» What the task asks
Return every record verbatim, omitting all pictures.

/---

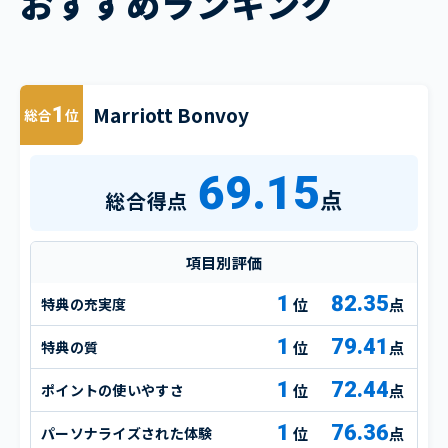
おすすめランキング
Marriott Bonvoy
1
総合
位
69.15
点
総合得点
項目別評価
1
82.35
特典の充実度
点
1
79.41
特典の質
点
1
72.44
ポイントの使いやすさ
点
1
76.36
パーソナライズされた体験
点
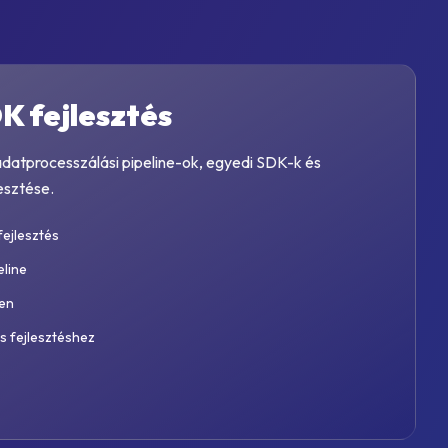
K fejlesztés
adatprocesszálási pipeline-ok, egyedi SDK-k és
esztése.
fejlesztés
eline
ven
s fejlesztéshez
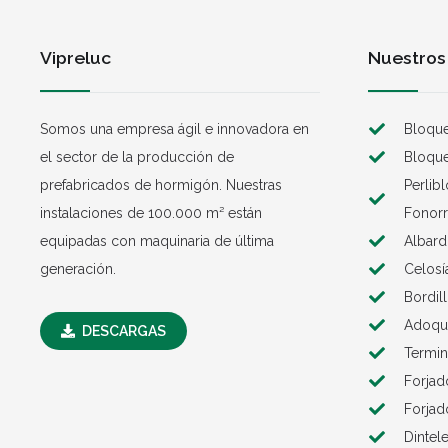
Vipreluc
Nuestros
Somos una empresa ágil e innovadora en
Bloque
el sector de la producción de
Bloque
prefabricados de hormigón. Nuestras
Perlib
instalaciones de 100.000 m² están
Fonorr
equipadas con maquinaria de última
Albard
generación.
Celosí
Bordil
Adoqui
DESCARGAS
Termin
Forjad
Forjad
Dintel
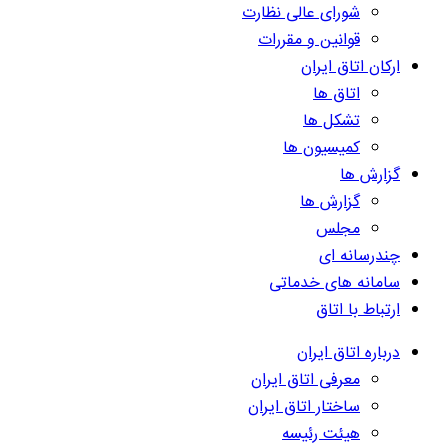
شورای عالی نظارت
قوانین و مقررات
ارکان اتاق ایران
اتاق ها
تشکل ها
کمیسیون ها
گزارش ها
گزارش ها
مجلس
چندرسانه ای
سامانه های خدماتی
ارتباط با اتاق
درباره اتاق ایران
معرفی اتاق ایران
ساختار اتاق ایران
هیئت رئیسه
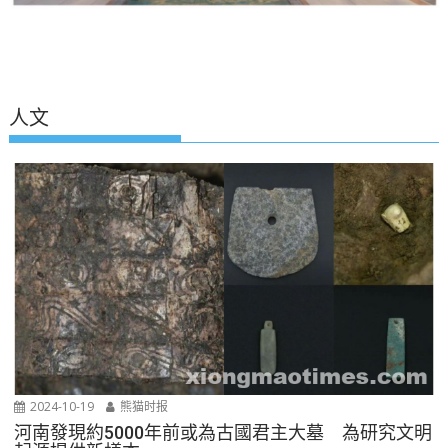
人文
2024-10-19
熊猫时报
河南發現約5000年前或為古國君主大墓 為研究文明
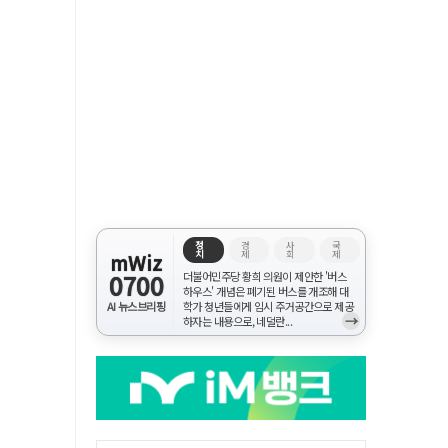
정
경
사
국
치
제
회
제
mWiz
0700
더불어민주당 황희 의원이 제안한 '버스
하우스' 개념은 폐기된 버스를 개조해 대
AI 뉴스브리핑
학가 청년들에게 임시 주거공간으로 제공
→
하자는 내용으로, 네덜란...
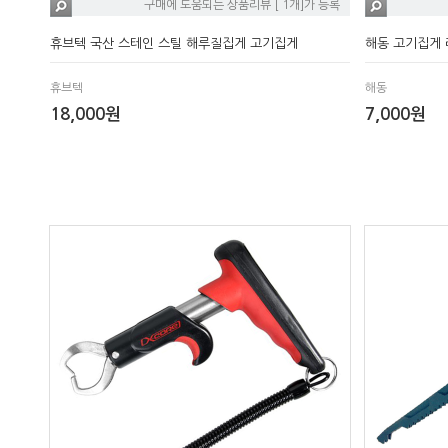
구매에 도움되는 상품리뷰 [ 1개]가 등록
휴브텍 국산 스테인 스틸 해루질집게 고기집게
해동 고기집게 
휴브텍
해동
18,000원
7,000원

\---

» Answer area
おすすめランキング
Marriott Bonvoy
1
総合
位
69.15
点
総合得点
項目別評価
1
82.35
特典の充実度
点
1
79.41
特典の質
点
1
72.44
ポイントの使いやすさ
点
1
76.36
パーソナライズされた体験
点
K fejlesztés
adatprocesszálási pipeline-ok, egyedi SDK-k és
esztése.
fejlesztés
eline
ven
s fejlesztéshez
Vipreluc
Nuestros
Somos una empresa ágil e innovadora en
Bloque
el sector de la producción de
Bloque
prefabricados de hormigón. Nuestras
Perlib
instalaciones de 100.000 m² están
Fonorr
equipadas con maquinaria de última
Albard
generación.
Celosí
Bordil
Adoqui
DESCARGAS
Termin
Forjad
Forjad
Dintel
شورای عالی نظارت
قوانین و مقررات
ارکان اتاق ایران
اتاق ها
تشکل ها
کمیسیون ها
گزارش ها
گزارش ها
مجلس
چندرسانه ای
سامانه های خدماتی
ارتباط با اتاق
درباره اتاق ایران
معرفی اتاق ایران
ساختار اتاق ایران
هیئت رئیسه
人文
2024-10-19
熊猫时报
河南發現約5000年前或為古國君主大墓 為研究文明
정
경
사
국
치
제
회
제
mWiz
0700
더불어민주당 황희 의원이 제안한 '버스
하우스' 개념은 폐기된 버스를 개조해 대
AI 뉴스브리핑
학가 청년들에게 임시 주거공간으로 제공
→
하자는 내용으로, 네덜란...
구매에 도움되는 상품리뷰 [ 1개]가 등록
휴브텍 국산 스테인 스틸 해루질집게 고기집게
해동 고기집게 
휴브텍
해동
18,000원
7,000원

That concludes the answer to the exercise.